How Sealer Streamlines Private Cloud Delivery for Large‑Scale Enterprise Apps
This article explains how the open‑source sealer tool addresses the complexity of private, large‑scale application delivery by integrating Kubernetes cluster and business components, reducing deployment effort from weeks to days while ensuring consistency and low‑dependency operations.
Background
With the rapid growth of the Internet, cloud‑native technologies centered on containers have exploded, and Kubernetes has become the de‑facto standard for container orchestration. However, while Kubernetes solves large‑scale deployment and scheduling, it is not friendly for business‑level delivery and its own installation is complex.
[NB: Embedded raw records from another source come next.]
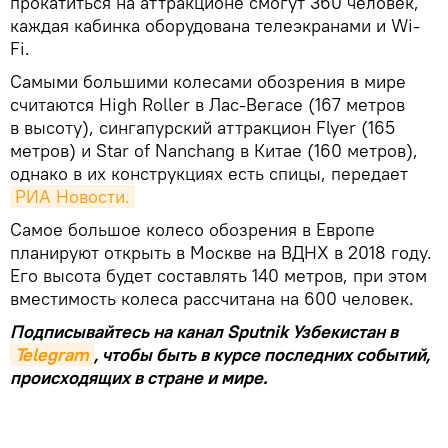
прокатиться на аттракционе смогут 360 человек,
каждая кабинка оборудована телеэкранами и Wi-
Fi.
Самыми большими колесами обозрения в мире
считаются High Roller в Лас-Вегасе (167 метров
в высоту), сингапурский аттракцион Flyer (165
метров) и Star of Nanchang в Китае (160 метров),
однако в их конструкциях есть спицы, передает
РИА Новости.
Самое большое колесо обозрения в Европе
планируют открыть в Москве на ВДНХ в 2018 году.
Его высота будет составлять 140 метров, при этом
вместимость колеса рассчитана на 600 человек.
Подписывайтесь на канал Sputnik Узбекистан в
Telegram
, чтобы быть в курсе последних событий,
происходящих в стране и мире.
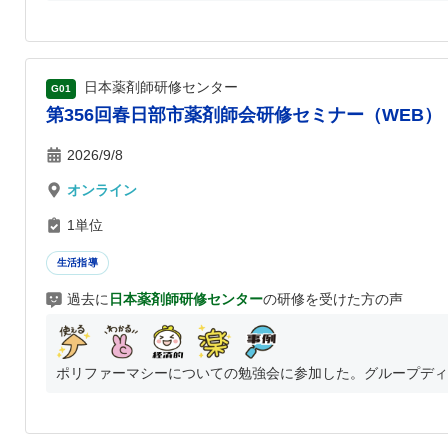
日本薬剤師研修センター
G01
第356回春日部市薬剤師会研修セミナー（WEB）
2026/9/8
オンライン
1単位
生活指導
過去に
日本薬剤師研修センター
の研修を受けた方の声
ポリファーマシーについての勉強会に参加した。グループディス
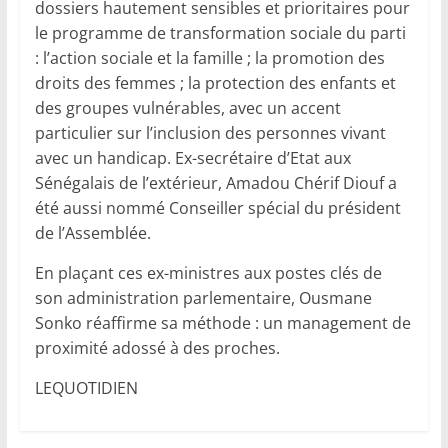
dossiers hautement sensibles et prioritaires pour
le programme de transformation sociale du parti
: l’action sociale et la famille ; la promotion des
droits des femmes ; la protection des enfants et
des groupes vulnérables, avec un accent
particulier sur l’inclusion des personnes vivant
avec un handicap. Ex-secrétaire d’Etat aux
Sénégalais de l’extérieur, Amadou Chérif Diouf a
été aussi nommé Conseiller spécial du président
de l’Assemblée.
En plaçant ces ex-ministres aux postes clés de
son administration parlementaire, Ousmane
Sonko réaffirme sa méthode : un management de
proximité adossé à des proches.
LEQUOTIDIEN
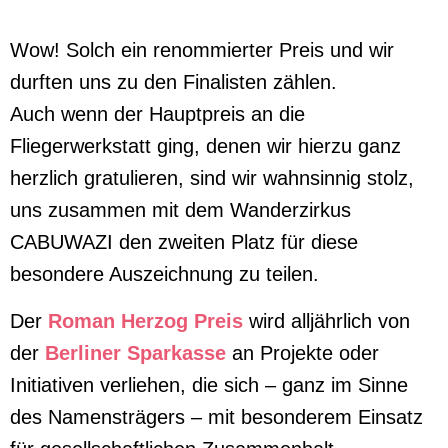
Wow! Solch ein renommierter Preis und wir
durften uns zu den Finalisten zählen.
Auch wenn der Hauptpreis an die
Fliegerwerkstatt ging, denen wir hierzu ganz
herzlich gratulieren, sind wir wahnsinnig stolz,
uns zusammen mit dem Wanderzirkus
CABUWAZI den zweiten Platz für diese
besondere Auszeichnung zu teilen.
Der
Roman Herzog Preis
wird alljährlich von
der
Berliner Sparkasse
an Projekte oder
Initiativen verliehen, die sich – ganz im Sinne
des Namensträgers – mit besonderem Einsatz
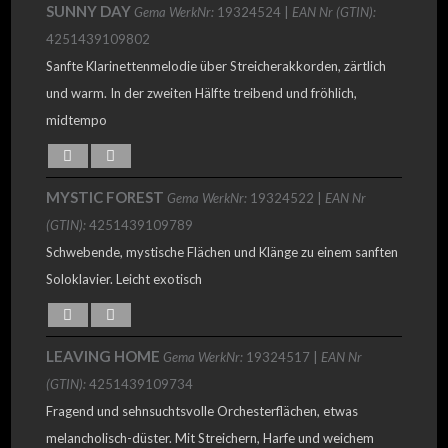
SUNNY DAY
Gema WerkNr:
19324524 |
EAN Nr (GTIN):
4251439109802
Sanfte Klarinettenmelodie über Streicherakkorden, zärtlich
und warm. In der zweiten Hälfte treibend und fröhlich,
midtempo
MYSTIC FOREST
Gema WerkNr:
19324522 |
EAN Nr
(GTIN):
4251439109789
Schwebende, mystische Flächen und Klänge zu einem sanften
Soloklavier. Leicht exotisch
LEAVING HOME
Gema WerkNr:
19324517 |
EAN Nr
(GTIN):
4251439109734
Fragend und sehnsuchtsvolle Orchesterflächen, etwas
melancholisch-düster. Mit Streichern, Harfe und weichem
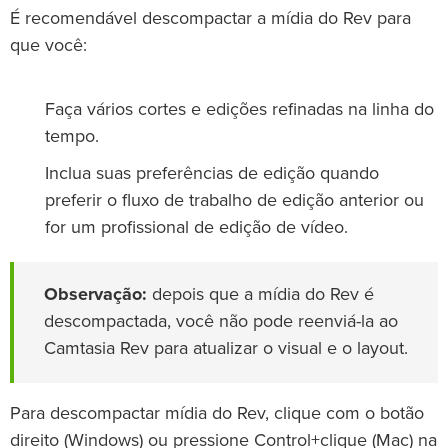
É recomendável descompactar a mídia do Rev para
que você:
Faça vários cortes e edições refinadas na linha do
tempo.
Inclua suas preferências de edição quando
preferir o fluxo de trabalho de edição anterior ou
for um profissional de edição de vídeo.
Observação:
depois que a mídia do Rev é
descompactada, você não pode reenviá-la ao
Camtasia Rev para atualizar o visual e o layout.
Para descompactar mídia do Rev, clique com o botão
direito (Windows) ou pressione Control+clique (Mac) na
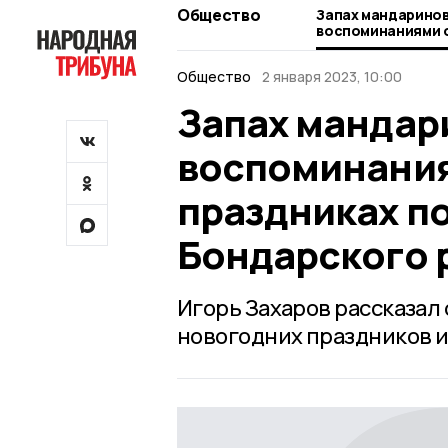
Общество
Запах мандаринов
воспоминаниями 
праздниках подел
Бондарского рай
Общество
2 января 2023, 10:00
Запах мандар
воспоминания
праздниках п
Бондарского 
Игорь Захаров рассказал о
новогодних праздников и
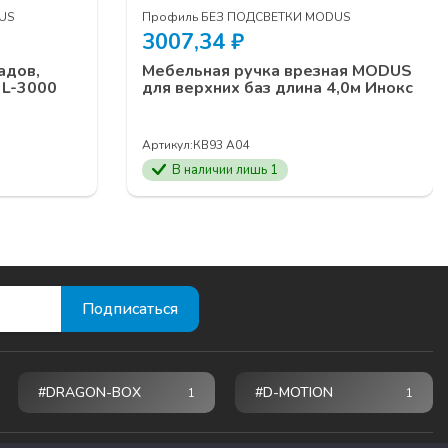
US
Профиль БЕЗ ПОДСВЕТКИ MODUS
3007,34
₽
адов,
Мебельная ручка врезная MODUS
 L-3000
для верхних баз длина 4,0м Инокс
Артикул:
КВ93 A04
В наличии лишь 1
#DRAGON-BOX
#D-MOTION
1
1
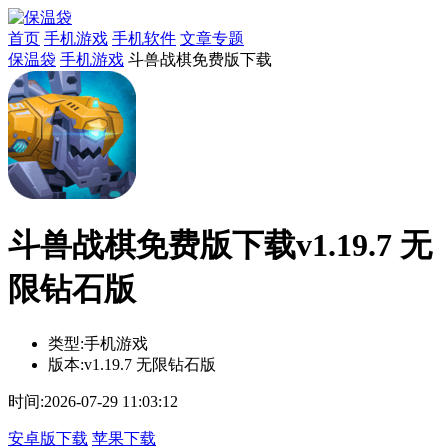
首页
手机游戏
手机软件
文章专题
保温袋
手机游戏
斗兽战棋免费版下载
斗兽战棋免费版下载v1.19.7 无
限钻石版
类型:
手机游戏
版本:
v1.19.7 无限钻石版
时间:
2026-07-29 11:03:12
安卓版下载
苹果下载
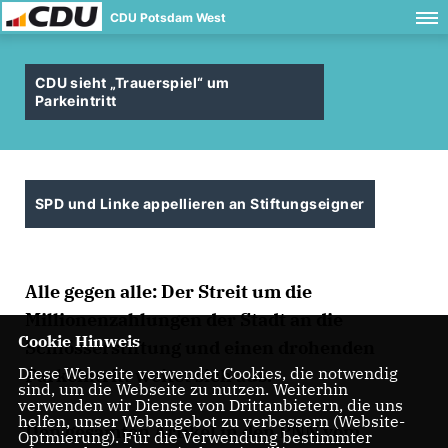
CDU Potsdam West
CDU sieht „Trauerspiel“ um
Parkeintritt
SPD und Linke appellieren an Stiftungseigner
Alle gegen alle: Der Streit um die
Millionenzahlungen der Stadt an die
Cookie Hinweis
Schlösserstiftung und einen drohenden
Diese Webseite verwendet Cookies, die notwendig
Parkeintritt weitet sich aus.
sind, um die Webseite zu nutzen. Weiterhin
verwenden wir Dienste von Drittanbietern, die uns
helfen, unser Webangebot zu verbessern (Website-
Den gesamten Artikel in den PNN vom
Optmierung). Für die Verwendung bestimmter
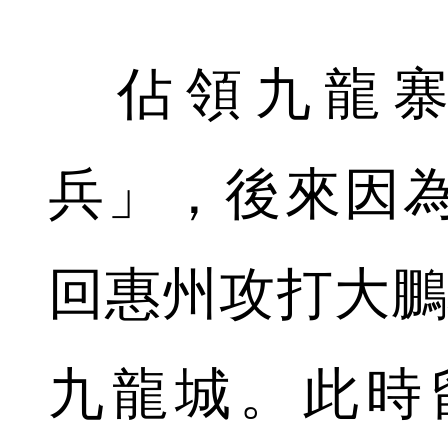
佔領九龍寨
兵」，後來因
回惠州攻打大鵬
九龍城。此時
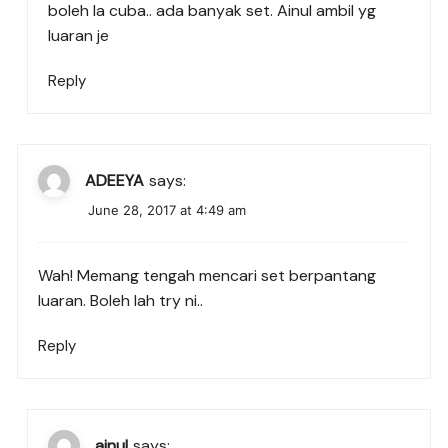
boleh la cuba.. ada banyak set. Ainul ambil yg
luaran je
Reply
ADEEYA
says:
June 28, 2017 at 4:49 am
Wah! Memang tengah mencari set berpantang
luaran. Boleh lah try ni..
Reply
ainul
says:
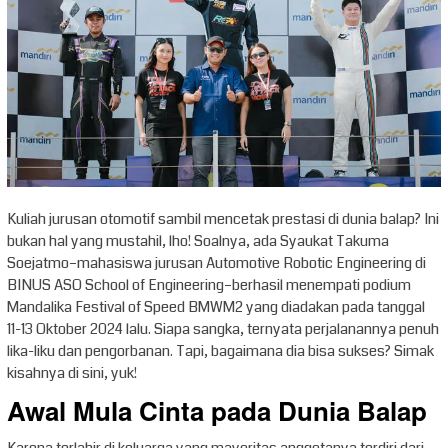
Kuliah jurusan otomotif sambil mencetak prestasi di dunia balap? Ini
bukan hal yang mustahil, lho! Soalnya, ada Syaukat Takuma
Soejatmo–mahasiswa jurusan Automotive Robotic Engineering di
BINUS ASO School of Engineering–berhasil menempati podium
Mandalika Festival of Speed BMWM2 yang diadakan pada tanggal
11-13 Oktober 2024 lalu. Siapa sangka, ternyata perjalanannya penuh
lika-liku dan pengorbanan. Tapi, bagaimana dia bisa sukses? Simak
kisahnya di sini, yuk!
Awal Mula Cinta pada Dunia Balap
Karena terlahir di keluarga yang mayoritas anggotanya terdiri dari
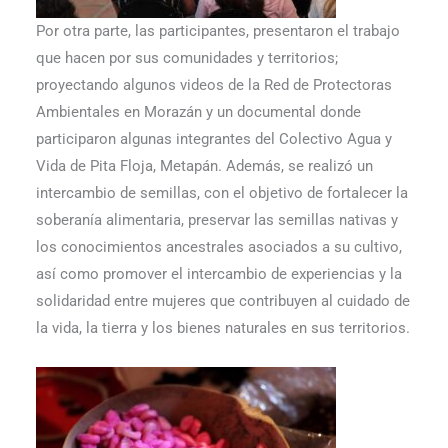
Por otra parte, las participantes, presentaron el trabajo
que hacen por sus comunidades y territorios;
proyectando algunos videos de la Red de Protectoras
Ambientales en Morazán y un documental donde
participaron algunas integrantes del Colectivo Agua y
Vida de Pita Floja, Metapán. Además, se realizó un
intercambio de semillas, con el objetivo de fortalecer la
soberanía alimentaria, preservar las semillas nativas y
los conocimientos ancestrales asociados a su cultivo,
así como promover el intercambio de experiencias y la
solidaridad entre mujeres que contribuyen al cuidado de
la vida, la tierra y los bienes naturales en sus territorios.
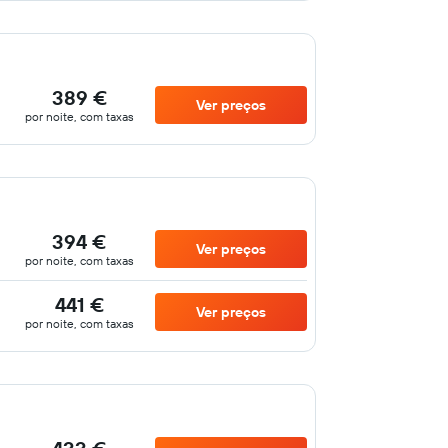
389 €
Ver preços
por noite, com taxas
394 €
Ver preços
por noite, com taxas
441 €
Ver preços
por noite, com taxas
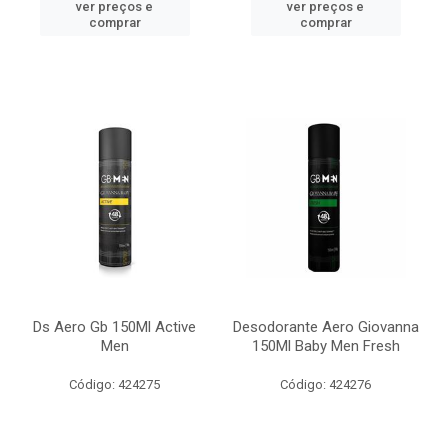
ver preços e
ver preços e
comprar
comprar
Ds Aero Gb 150Ml Active
Desodorante Aero Giovanna
Men
150Ml Baby Men Fresh
Código: 424275
Código: 424276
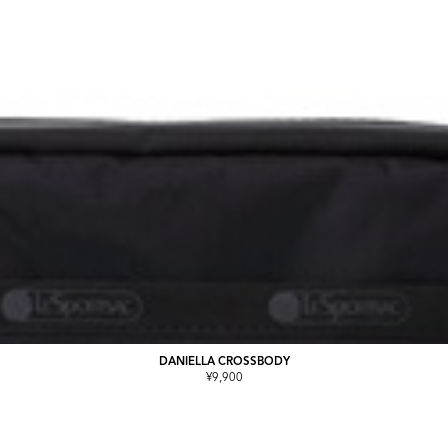
DANIELLA CROSSBODY
¥9,900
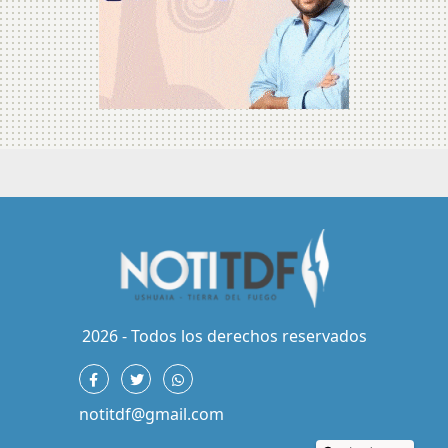
2026 - Todos los derechos reservados
notitdf@gmail.com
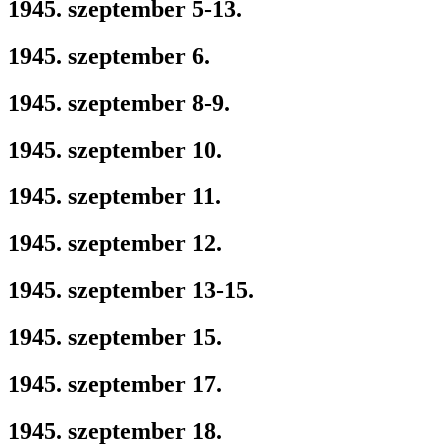
1945. szeptember 5-13.
1945. szeptember 6.
1945. szeptember 8-9.
1945. szeptember 10.
1945. szeptember 11.
1945. szeptember 12.
1945. szeptember 13-15.
1945. szeptember 15.
1945. szeptember 17.
1945. szeptember 18.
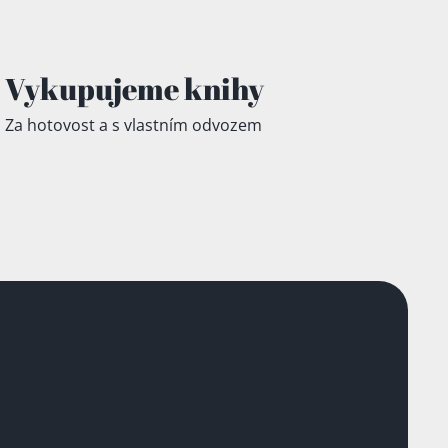
Vykupujeme knihy
Za hotovost a s vlastním odvozem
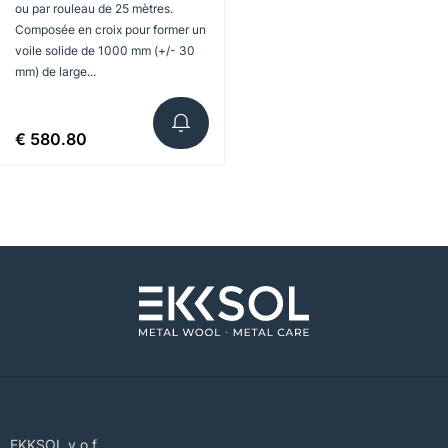
ou par rouleau de 25 mètres.
Composée en croix pour former un
voile solide de 1000 mm (+/- 30
mm) de large...
€ 580.80
EKKSOL v.o.f.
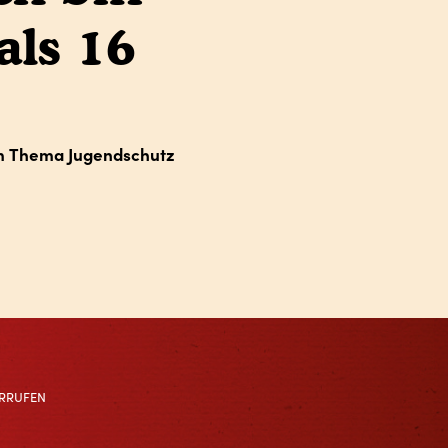
als 16
um Thema Jugendschutz
RRUFEN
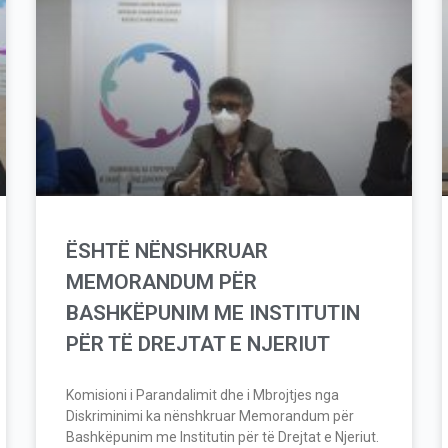
ËSHTË NËNSHKRUAR
MEMORANDUM PËR
BASHKËPUNIM ME INSTITUTIN
PËR TË DREJTAT E NJERIUT
Komisioni i Parandalimit dhe i Mbrojtjes nga
Diskriminimi ka nënshkruar Memorandum për
Bashkëpunim me Institutin për të Drejtat e Njeriut.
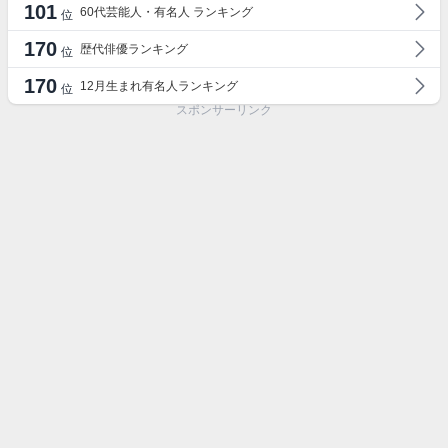
101
60代芸能人・有名人 ランキング
位
170
歴代俳優ランキング
位
170
12月生まれ有名人ランキング
位
スポンサーリンク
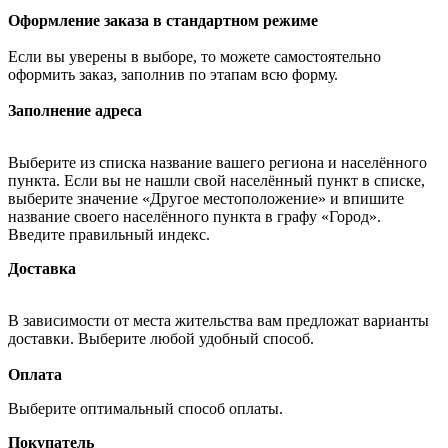
Оформление заказа в стандартном режиме
Если вы уверены в выборе, то можете самостоятельно
оформить заказ, заполнив по этапам всю форму.
Заполнение адреса
Выберите из списка название вашего региона и населённого
пункта. Если вы не нашли свой населённый пункт в списке,
выберите значение «Другое местоположение» и впишите
название своего населённого пункта в графу «Город».
Введите правильный индекс.
Доставка
В зависимости от места жительства вам предложат варианты
доставки. Выберите любой удобный способ.
Оплата
Выберите оптимальный способ оплаты.
Покупатель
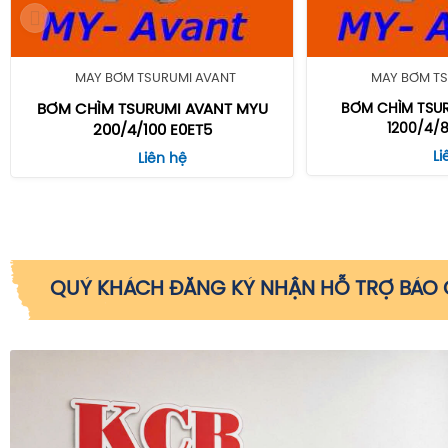
MÁY BƠM TSURUMI AVANT
MÁY BƠM TS
BƠM CHÌM TSURUMI AVANT MYU
BƠM CHÌM TSU
1200/4/
200/4/100 E0ET5
Li
Liên hệ
QUÝ KHÁCH ĐĂNG KÝ NHẬN HỖ TRỢ BÁO G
Challenges of Private Delivery
In the government procurement (政采云) scenario, private delivery must handle more than 300 business components and over 20 middleware pieces across heterogeneous, often isolated networks. The main pain points are handling deployment dependencies, ensuring delivery consistency, and managing the massive manual effort required for preparation and execution.
Sealer Solution
The open‑source project sealer , initiated by Alibaba Cloud’s native application platform team and co‑built with partners, fills the gap by providing an elegant design that packages an entire Kubernetes cluster together with distributed applications. Similar to Docker, sealer treats the whole cluster as a single machine, defines the “operating system” with a Kubefile, builds a cluster image, and runs it to deliver the full stack.
Problems with Ansible
Only solves deployment steps; dependencies still need separate preparation, which is costly and impossible in isolated networks.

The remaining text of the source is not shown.